Project 1: Predict Call Drop Category.

I finished this project in Apr’20. There is no Github solution that I could find for this project. As such, every step & code was developed based on my own thinking which I believe strongly represents my understanding of applying ML concepts.

Introduction

The data is captured for various service providers, at multiple locations, network types 3G, 4G, 2G, ratings, coorditanes etc. The data attached is for two different months. Predict Call Drop Category using ML algorithms.

Data

Call Drop Category: Target Variable. (3 different categories)
Operator: Categorical (10 different categories)
Status: Categorical (3 categories: Indoor, Outdoor, Travelling)
Network type: Categorical (4 categories: 2G, 3G, 4G, Unknown)
Rating: Ordinal (1-5)
Latitude
Longitude
State Name

Evaluation metric

F-1 Score & Confusion Matrix plot: F1 score is the harmonic mean of precision & recall

Logic & sources:

F1-score metric is used to find an equal balance between precision and recall, which is extremely useful in most scenarios when we are working with imbalanced datasets (i.e., a dataset with a non-uniform distribution of class labels). here
Importance of balance between precision & recall. here
Intuition: For other similar self projects, I have used accuracy score, balanced score, roc-auc-score, r2-score (regr.). Through those projects, I have found f1 score to represent model variance explanation the best.

Algorithm attempts

Did dummy variable encoding.

Null values: Only State names are missing & a huge number. Therefore, dropped State-name variable

null

Attempt 1:

Linear regression & Label encoder. Dropped State-Name, Operator, Network-Type columns.

linear

Attempt 2:

Satisfactory category prediction only attempt.

Applied Logistic Regression, found the coefficients

logreg

Metric

logreg

Attempt 3:

Trying to predict all the 3 classes simultaneously.

Two Methods:

Multi-label: If classes are not mutually exclusive.

Multi-class: If classes are mutually exclusive.

In our case, the classes: (Poor network, Satifactory, Call Dropped) are mutually exclusive, therefore I went with multi-class classification. F1 Score was not up to mark. Accuracy Score: 0.75. Went ahead with Attempt 2.

Project 2: ML model deployment.

I finished this project in Mar’20 after finishing my IBM ML specilisation (Kindly see resume).

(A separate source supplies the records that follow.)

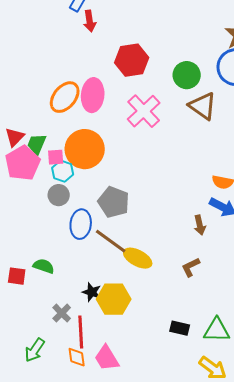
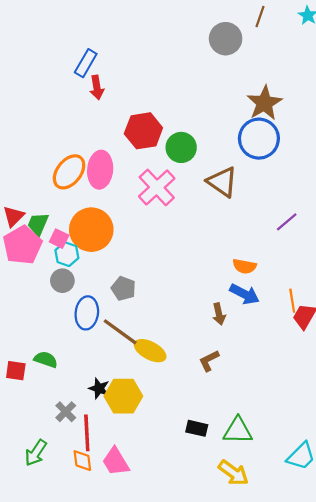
green circle: (187, 75) -> (181, 147), moved
pink square: (56, 157) -> (59, 239), turned 30
gray pentagon: (114, 202) -> (123, 288), size x0.7

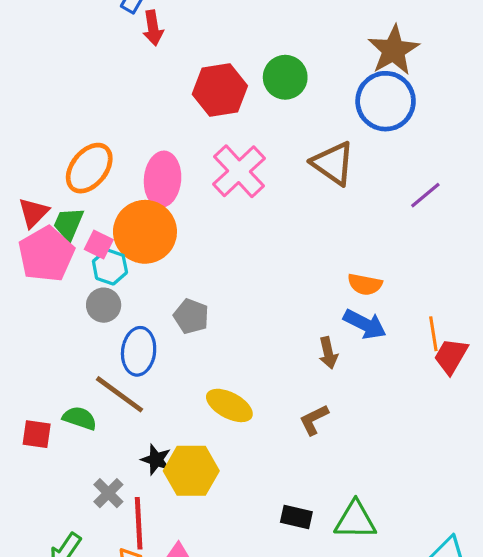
green circle: (181, 147) -> (285, 77), moved
pink ellipse: (100, 170) -> (163, 179), moved
orange ellipse: (69, 172) -> (89, 168), moved
purple line: (287, 222) -> (425, 195), moved
brown line: (120, 332) -> (119, 394), moved

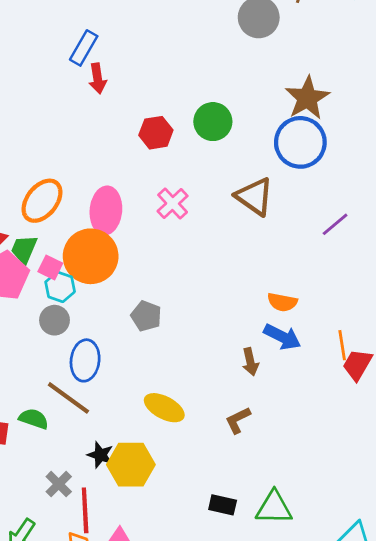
red hexagon: (220, 90) -> (156, 133), size x0.7
pink cross: (239, 171) -> (173, 203), size x0.7
gray pentagon: (191, 316) -> (146, 316), moved

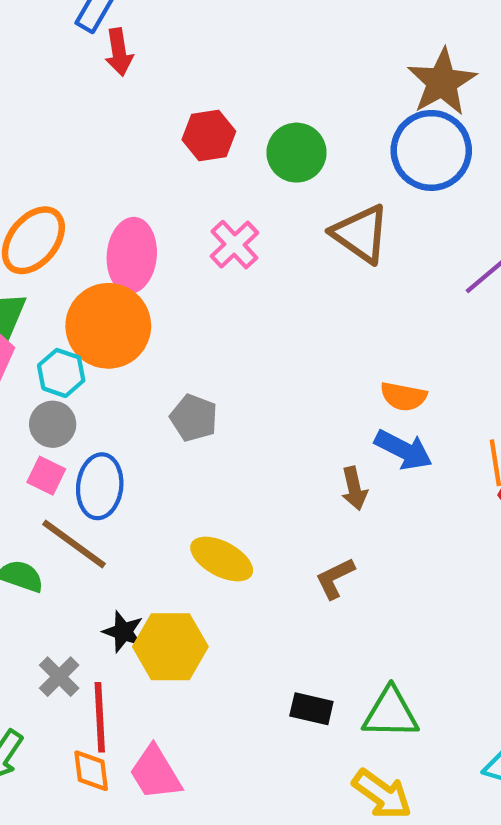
green circle: (213, 122) -> (296, 153), moved
pink square: (50, 267) -> (46, 476), moved

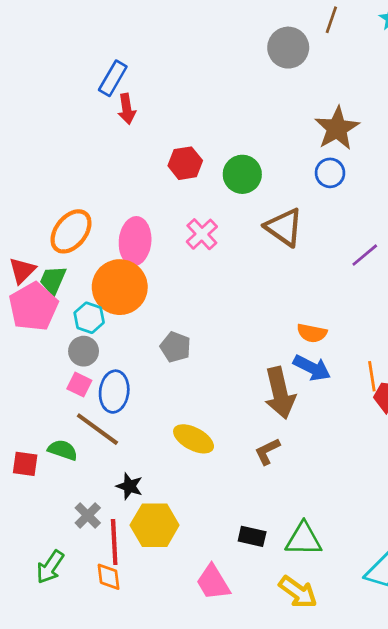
blue circle: (431, 150) -> (330, 173), size x0.6
brown arrow: (354, 488) -> (280, 393), size x1.8
yellow hexagon: (170, 647) -> (155, 525), moved
pink trapezoid: (155, 773) -> (213, 582), moved

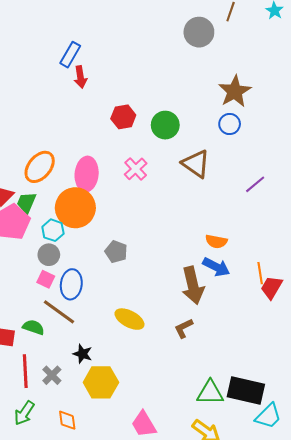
black rectangle: (252, 536) -> (246, 391), moved, size x1.8
red line: (114, 542) -> (25, 371), moved

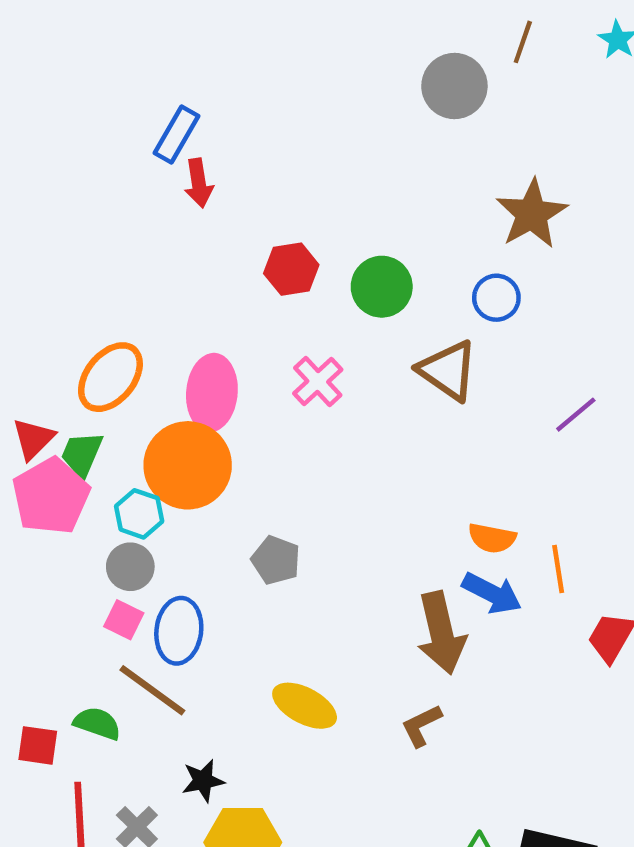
blue circle: (230, 124) -> (496, 298), moved
orange line: (260, 273) -> (558, 569), moved
black star: (83, 354) -> (203, 781), turned -30

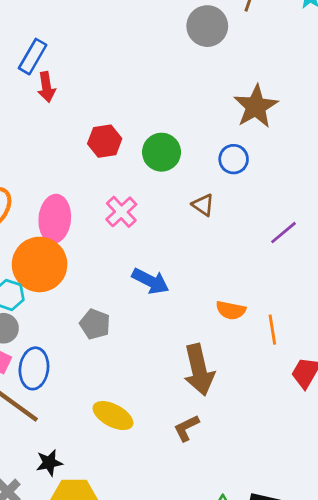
brown triangle: (448, 370) -> (203, 205), size x0.6
blue arrow: (492, 593) -> (150, 281), moved

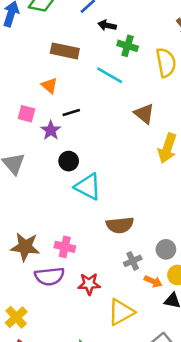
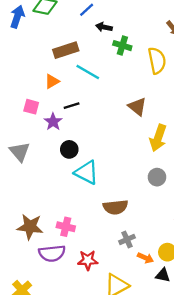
brown rectangle: (65, 51) -> (66, 50), turned -30
cyan line: (110, 75) -> (88, 72), moved
orange triangle: (49, 86) -> (52, 81), turned 49
gray circle: (166, 249) -> (157, 177), moved

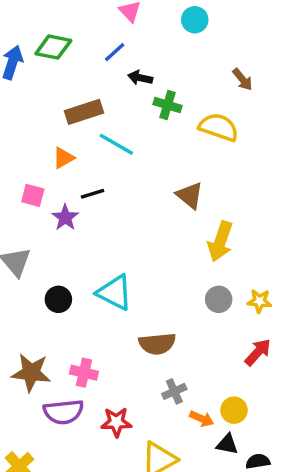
yellow semicircle: (157, 61) -> (219, 127), turned -60
black circle: (69, 149) -> (58, 299), moved

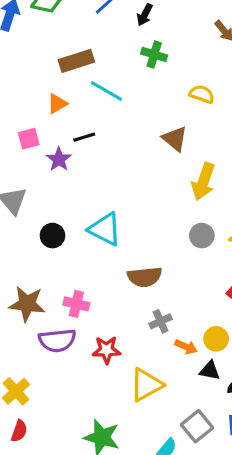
black arrow: (140, 78) -> (145, 15), moved, turned -75
yellow semicircle: (219, 127) -> (202, 94), moved, size x0.7
pink square: (33, 195) -> (29, 139), turned -30

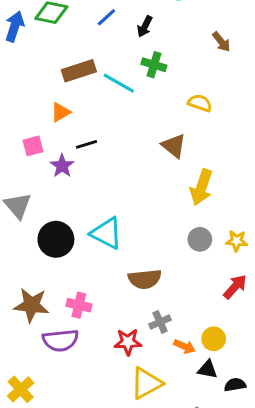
cyan line: (107, 91) -> (119, 83), moved
black circle: (52, 236) -> (56, 239), size x1.5
red star: (107, 350) -> (128, 342), moved

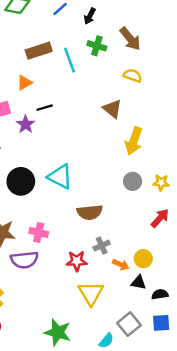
brown arrow: (221, 42) -> (130, 39), moved, size x1.5
cyan line: (119, 83) -> (70, 60), turned 40
yellow triangle: (146, 383) -> (91, 293), turned -32

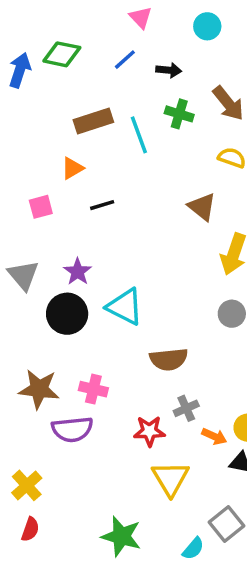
black arrow: (90, 16) -> (169, 70), turned -112
purple star: (26, 124) -> (78, 272), moved

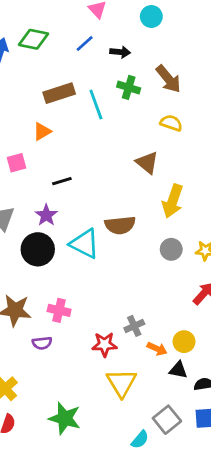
black line: (102, 205) -> (62, 181), moved
brown semicircle: (169, 359) -> (120, 225), moved
purple semicircle: (72, 429) -> (42, 343), size x0.6
green star: (121, 536) -> (65, 418), moved

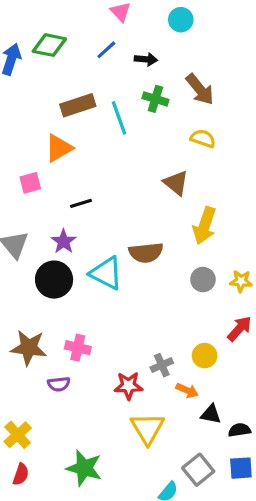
orange triangle: (42, 131) -> (59, 148), size x1.4
yellow circle: (184, 342) -> (205, 356), moved

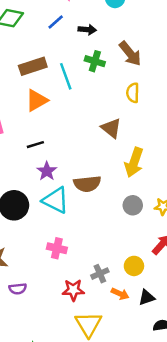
yellow semicircle: (203, 138) -> (133, 93), turned -108
orange triangle: (59, 148) -> (37, 100), moved
purple star: (64, 241) -> (47, 171), moved
pink cross: (78, 348) -> (57, 248), moved
black triangle: (211, 414) -> (147, 298), moved, turned -30

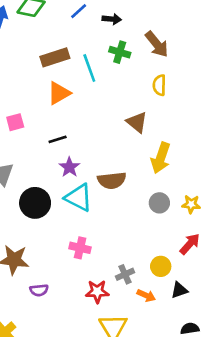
black triangle: (147, 298) -> (179, 290), moved

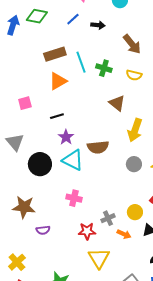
green cross: (120, 52) -> (104, 68), moved
yellow semicircle: (159, 85) -> (134, 75), turned -77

Link to the app: App Link;
If above link not working please copy-paste in your browser: http://insurance-cost-model.herokuapp.com/
Link to the full repo: github

Introduction

Developing models is excellent, but, I received this particular advice multiple times: “Do not let your model sit on localhost! Deploy it!!” As such, I picked up the Insurance Cost Prediction project & deployed it through Heroku.

Data & Model Development

Data:- 6 input variables (x): Categorical - 3 (gender, smoker, region), Numerical - 3 (Age, BMI, Children) 1 target variable (y): Insurance charges.

Model Development Steps:

References
Import Data
EDA
Missing Values Imputation (No null values here, but I have tried Mean, Median, Mode imputation in other projects of mine.)
Data Split into training & testing
ML model: Lasso Regression (Finalised)
Accuracy (R2-Score: ~ 0.8 accuracy )

Model Deployment:

Model pickle -> Flask -> App -> Frontend -> Run & edit on localhost.
Requirements.txt -> Procfile -> Heroku CLI -> git push heroku master!